_Extracted entries_:

..............................

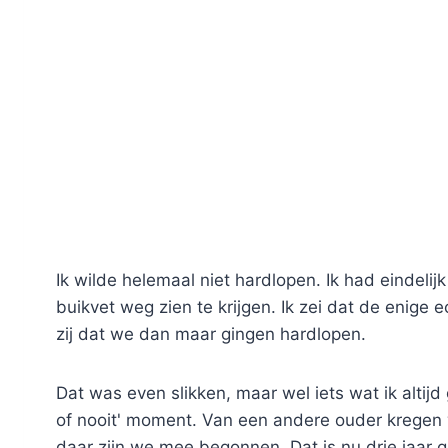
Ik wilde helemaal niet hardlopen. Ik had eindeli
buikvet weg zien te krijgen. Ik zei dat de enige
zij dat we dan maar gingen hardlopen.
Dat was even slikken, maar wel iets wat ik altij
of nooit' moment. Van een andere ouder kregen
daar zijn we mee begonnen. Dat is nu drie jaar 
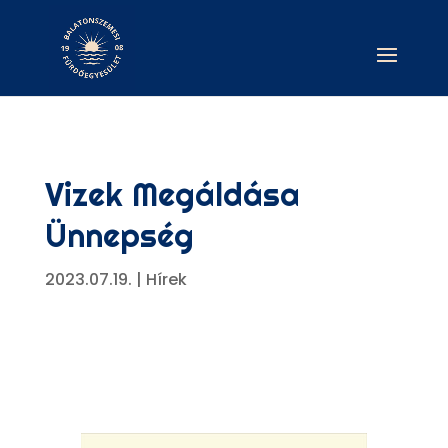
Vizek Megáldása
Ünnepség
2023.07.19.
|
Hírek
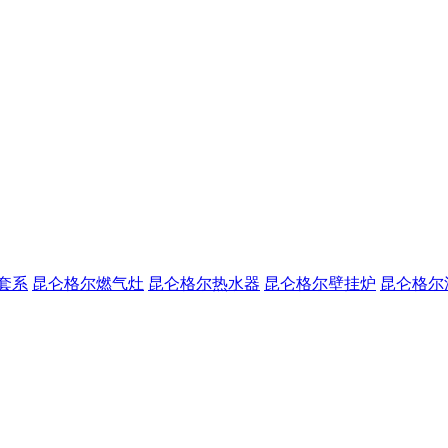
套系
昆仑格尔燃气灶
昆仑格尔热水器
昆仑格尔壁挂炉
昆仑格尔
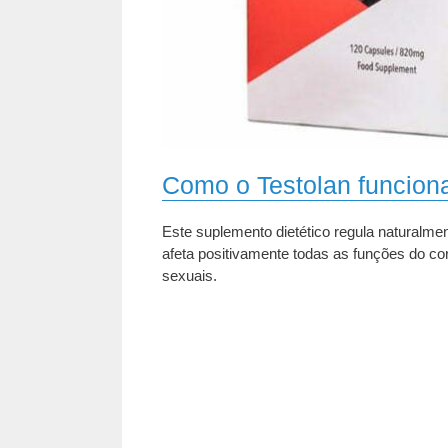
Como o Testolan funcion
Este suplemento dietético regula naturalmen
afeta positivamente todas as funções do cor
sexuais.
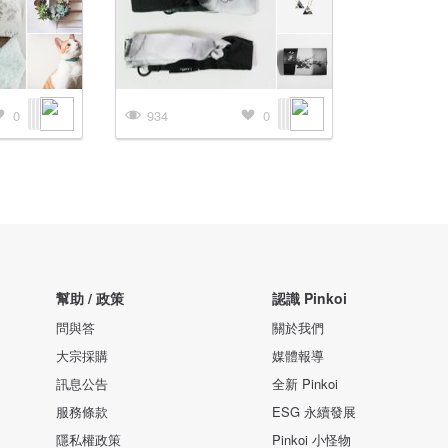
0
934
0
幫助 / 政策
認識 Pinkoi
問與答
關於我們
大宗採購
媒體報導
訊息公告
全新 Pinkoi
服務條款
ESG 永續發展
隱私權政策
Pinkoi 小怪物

..............................

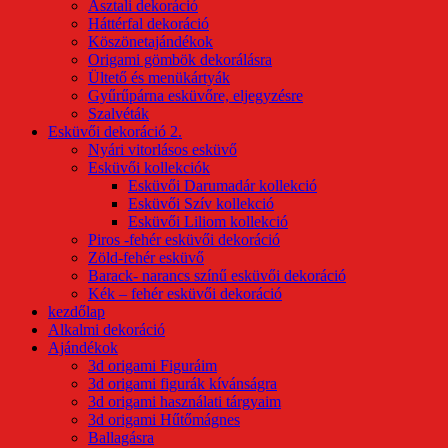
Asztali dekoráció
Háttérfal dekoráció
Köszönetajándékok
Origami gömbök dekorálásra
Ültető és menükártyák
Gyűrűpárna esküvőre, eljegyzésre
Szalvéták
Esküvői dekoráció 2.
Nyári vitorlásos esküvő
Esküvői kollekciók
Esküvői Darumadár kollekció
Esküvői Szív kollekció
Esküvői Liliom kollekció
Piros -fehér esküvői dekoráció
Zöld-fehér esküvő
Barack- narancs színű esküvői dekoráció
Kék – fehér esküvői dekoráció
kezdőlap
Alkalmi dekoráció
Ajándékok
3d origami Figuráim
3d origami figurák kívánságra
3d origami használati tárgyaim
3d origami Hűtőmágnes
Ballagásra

..............................

_Required work_:
Apply a filter for "hardlopen" to the entries and show each line that passes.

_Response below_:
Ik wilde helemaal niet hardlopen. Ik had eindeli
zij dat we dan maar gingen hardlopen.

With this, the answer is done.